(Collected data)
********************

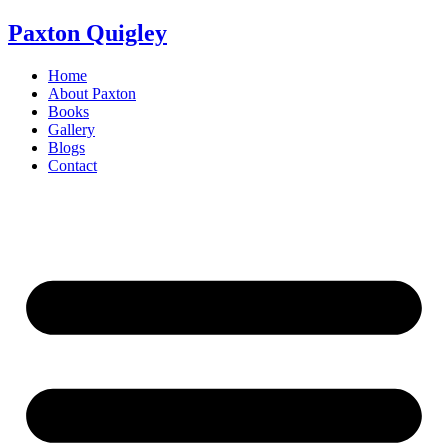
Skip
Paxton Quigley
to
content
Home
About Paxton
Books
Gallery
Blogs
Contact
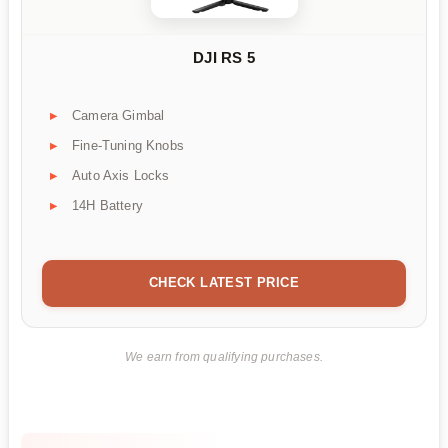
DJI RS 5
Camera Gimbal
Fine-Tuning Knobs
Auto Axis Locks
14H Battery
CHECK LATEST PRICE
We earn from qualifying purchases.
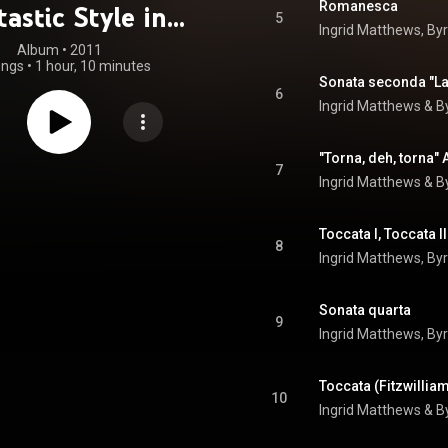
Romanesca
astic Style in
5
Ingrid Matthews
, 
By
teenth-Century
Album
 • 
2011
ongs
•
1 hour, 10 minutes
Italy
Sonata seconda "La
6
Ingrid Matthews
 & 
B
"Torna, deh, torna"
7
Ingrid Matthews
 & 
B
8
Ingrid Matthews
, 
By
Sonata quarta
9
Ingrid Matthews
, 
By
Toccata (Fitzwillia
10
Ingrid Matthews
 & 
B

********************

- [Task statement]: Print each record as it appears above, dropping every picture from the copy.

- [Exercise answer]:
Skip
Paxton Quigley
to
content
Home
About Paxton
Books
Gallery
Blogs
Contact
DJI RS 5
Camera Gimbal
Fine-Tuning Knobs
Auto Axis Locks
14H Battery
CHECK LATEST PRICE
We earn from qualifying purchases.
Romanesca
astic Style in
5
Ingrid Matthews
, 
By
teenth-Century
Album
 • 
2011
ongs
•
1 hour, 10 minutes
Italy
Sonata seconda "La
6
Ingrid Matthews
 & 
B
"Torna, deh, torna"
7
Ingrid Matthews
 & 
B
8
Ingrid Matthews
, 
By
Sonata quarta
9
Ingrid Matthews
, 
By
Toccata (Fitzwillia
10
Ingrid Matthews
 & 
B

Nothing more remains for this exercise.